Students Against Othering’s (SAO) mission is to educate the public about the dangers and consequences of othering, specifically in relation to Muslims and Arabs. We here at SAO hope to educate the general public about the existence of othering, and how it effects many minority groups. We hope to raise awareness through showing identifiable examples of othering, and how this is a part of everyday life for targeted minorities such as Muslims and Arabs. Our goal is to show that our differences as human beings should be celebrated, and that we as a people should work toward understanding rather than assimilation. Respect, awareness, and understanding of different cultures are vital aspects to the solution to othering. Unfortunately, othering is one of the many results of unequal power dynamics, but we hope to convince people with and without power to treat one another with respect and understanding, and therefore diminish othering worldwide.

Friday, December 3, 2010

Defying Othering through Art: Lalla Essaydi’s “Les Femmes du Maroc”:


This piece explores the complex nature of Arab feminine identity through the lens of past and present by pulling inspiration from several iconic 19th century American and European Orientalist paintings. For example, one photo is posed like Jean-Auguste-Dominique Ingre’s Grand Odalisque. Essaydi recreates these depictions without male figures and elegant details so that the women become the sole focal point of the piece. She also displays small copies of the Orientalist original nearby on the wall to help visitors make the connection. She deliberately poses Moroccan women in draping white fabric. She illustrates, with henna, Arabic calligraphic script writings from her own personal journal that cover every surface of the print.



In the past, calligraphy was an art form practiced exclusively by men for the transcriptions of sacred texts. One of the purposes of Essaydi’s photographs is to eliminate the original Orientalist photos of their misogynistic and Euro-centric discourse. Historically, Orientalist paintings were used to eroticize the Middle East, thus giving Europeans a view of a mysterious land and the “new Islamic world.” Each woman in the set of photos has a moderately to openly hostile expressions.
"I always had this love-hate [relationship] with Orientalist paintings," Essaydi said. "I find them exquisite but at the same time, the content is absolutely outrageous."

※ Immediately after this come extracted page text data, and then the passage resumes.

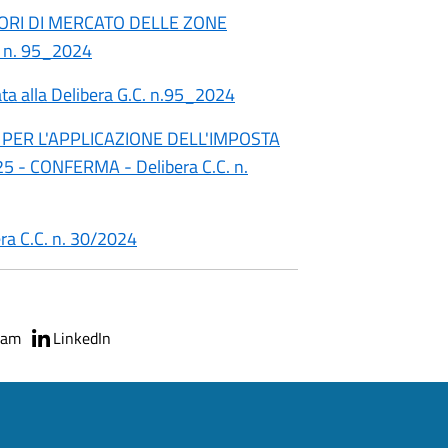
ORI DI MERCATO DELLE ZONE
 n. 95_2024
a alla Delibera G.C. n.95_2024
PER L'APPLICAZIONE DELL'IMPOSTA
 - CONFERMA - Delibera C.C. n.
ra C.C. n. 30/2024
ram
LinkedIn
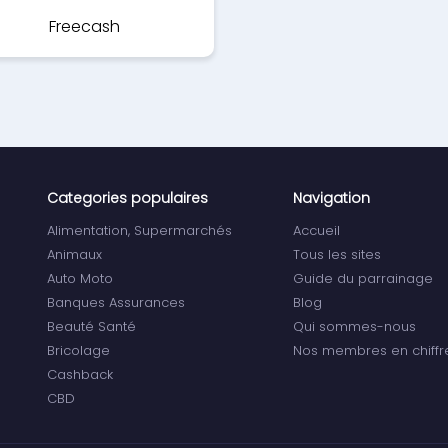
Freecash
Categories populaires
Navigation
Alimentation, Supermarchés
Accueil
Animaux
Tous les sites
Auto Moto
Guide du parrainage
Banques Assurances
Blog
Beauté Santé
Qui sommes-nous
Bricolage
Nos membres en chiffr
Cashback
CBD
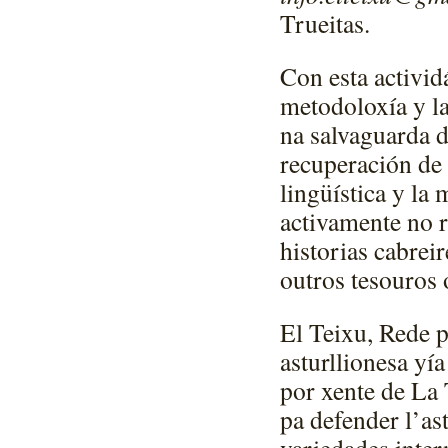
Trueitas.
Con esta activid
metodoloxía y la
na salvaguarda d
recuperación de l
lingüística y la
activamente no r
historias cabrei
outros tesouros 
El Teixu, Rede p
asturllionesa yí
por xente de La
pa defender l’ast
variedades inter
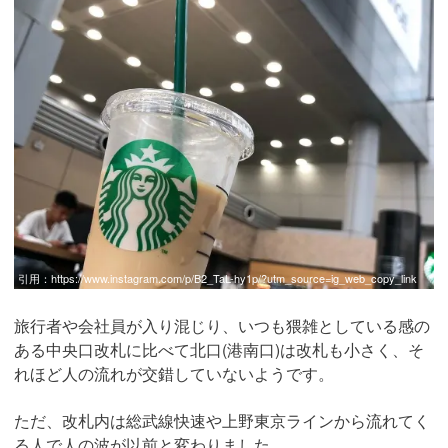
引用：
https://www.instagram.com/p/B2_TaL-hy1p/?utm_source=ig_web_copy_link
旅行者や会社員が入り混じり、いつも猥雑としている感の
ある中央口改札に比べて北口(港南口)は改札も小さく、そ
れほど人の流れが交錯していないようです。
ただ、改札内は総武線快速や上野東京ラインから流れてく
る人で人の波が以前と変わりました。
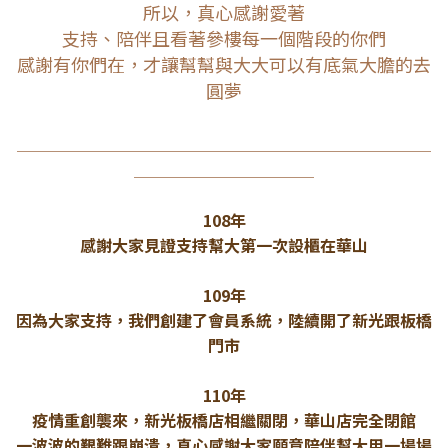
所以，
真心感謝愛著
支持、陪伴且
看著參樓每一個階段的你們
感謝有你們在，才讓幫幫與大大可以有底氣
大膽的去
圓夢
＿＿＿＿＿＿＿＿＿＿＿＿＿＿＿＿＿＿＿＿＿＿＿
＿＿＿＿＿＿＿＿＿＿
108年
感謝大家見證支持幫大第一次設櫃在華山
109年
因為大家支持，我們創建了會員系統，陸續開了新光跟板橋
門市
110年
疫情重創襲來，新光板橋店相繼關閉，華山店完全閉館
一波波的艱難跟崩潰，真心感謝大家願意陪伴幫大用一場場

Throughout her work, Essaydi wishes to present herself though multiple, diverse lenses—as an artist, a Moroccan, a liberal, a traditionalist, and a Muslim. She invites viewers to resist stereotypes with her images. This particular piece, absent of male figures, functions to take the power back from the original Orientalist images and redistributes the power to these women and to all women who are objectified. She challenges the archaic view of the exotic, unexplored, Muslim woman and aims to create a more honest view of Muslim women. Thus, she challenges the idea of each woman as “the Other” in the original Orientalist depictions. She wanted to give the real image of the Moroccan women she knows. “She is not repressed - she has determination and creativity like any man or like any woman in the West or any other part of the world!" exclaims Essaydi. This sort of influence would be very powerful if it were spread more widely and throughout more of popular culture.
This painting was purchased by the Louvre and can be seen in the Zimmerli Art Museum at Rutgers. Art is often considered high culture and inaccessible to the general public. Low culture seems to only show that Muslim women are oppressed and that cultural relativism isn’t something we have time to be concerned with. Does accessibility to low and high culture inform how we view a culture? Since certain people do not have the luxury to go to visit such an exhibit, do they not have the same impression of Islamic Women?
As stated in “Racism in the Name of Feminism: Imperilled Muslim Women in Norway,” the body of the Muslim woman is fixed in the Western imaginary as confined, mutilated, and sometimes murdered in the name of culture. The argument here is that this idea serves to reinforce the threat that Muslim men pose to the West. Cultural relativism is the principle that the standards of one culture cannot be used to understand or judge another culture. People that are not directly part of Muslim culture presume to know how Muslim men oppress Muslim women. We must use positive expressions such as this one to stop “othering”. If more people could see and experience this exhibit, preconceived notions about Muslim women and oppression of all Muslim women would be challenged.

By: Gianna Fazioli

Works Cited

Razack, Sherene. Racism in the Name of Feminism: Imperilled Muslim Women in Norway. University of Toronto Press. 107-144.

http://www.artwithoutpretense.com/2010/02/art-review-lalla-essaydis-les-femmes-du-maroc/

Said, Edward W., “Orientalism,” in Moustafa Bayoumi and Andrew Rubin, eds.  The Edward Said Reader (New York: Vintage Books, 2000), 63-75.